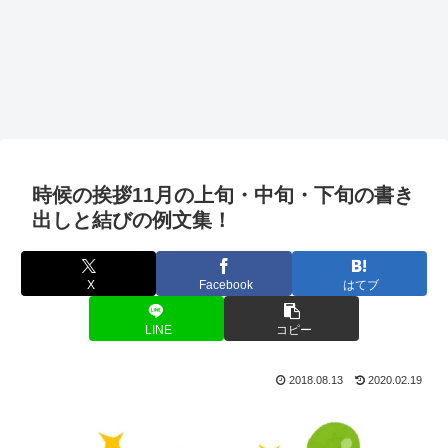
時候の挨拶11月の上旬・中旬・下旬の書き
出しと結びの例文集！
X
Facebook
はてブ
LINE
コピー
2018.08.13
2020.02.19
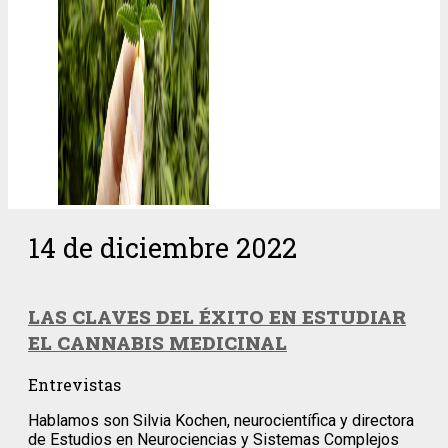
14 de diciembre 2022
LAS CLAVES DEL ÉXITO EN ESTUDIAR
EL CANNABIS MEDICINAL
Entrevistas
Hablamos son Silvia Kochen, neurocientífica y directora
de Estudios en Neurociencias y Sistemas Complejos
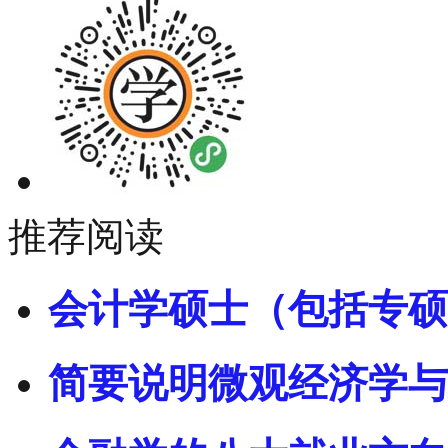
推荐阅读
会计学硕士（包括专硕
简要说明微观经济学与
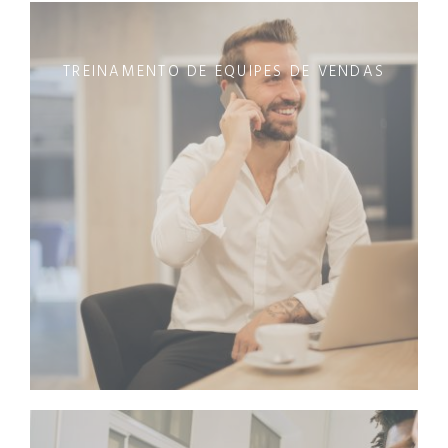
TREINAMENTO DE EQUIPES DE VENDAS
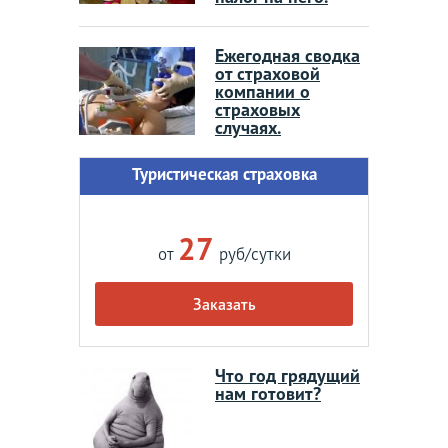
Ежегодная сводка
от страховой
компании о
страховых
случаях.
Туристическая страховка
27
от
руб/сутки
Заказать
Что год грядущий
нам готовит?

_Work item_
Please output all the records above exactly, leaving out every picture.

_Written solution_
時候の挨拶11月の上旬・中旬・下旬の書き
出しと結びの例文集！
X
Facebook
はてブ
LINE
コピー
2018.08.13
2020.02.19
14 de diciembre 2022
LAS CLAVES DEL ÉXITO EN ESTUDIAR
EL CANNABIS MEDICINAL
Entrevistas
Hablamos son Silvia Kochen, neurocientífica y directora
de Estudios en Neurociencias y Sistemas Complejos
推荐阅读
会计学硕士（包括专硕
简要说明微观经济学与
TREINAMENTO DE EQUIPES DE VENDAS
Ежегодная сводка
от страховой
компании о
страховых
случаях.
Туристическая страховка
27
от
руб/сутки
Заказать
Что год грядущий
нам готовит?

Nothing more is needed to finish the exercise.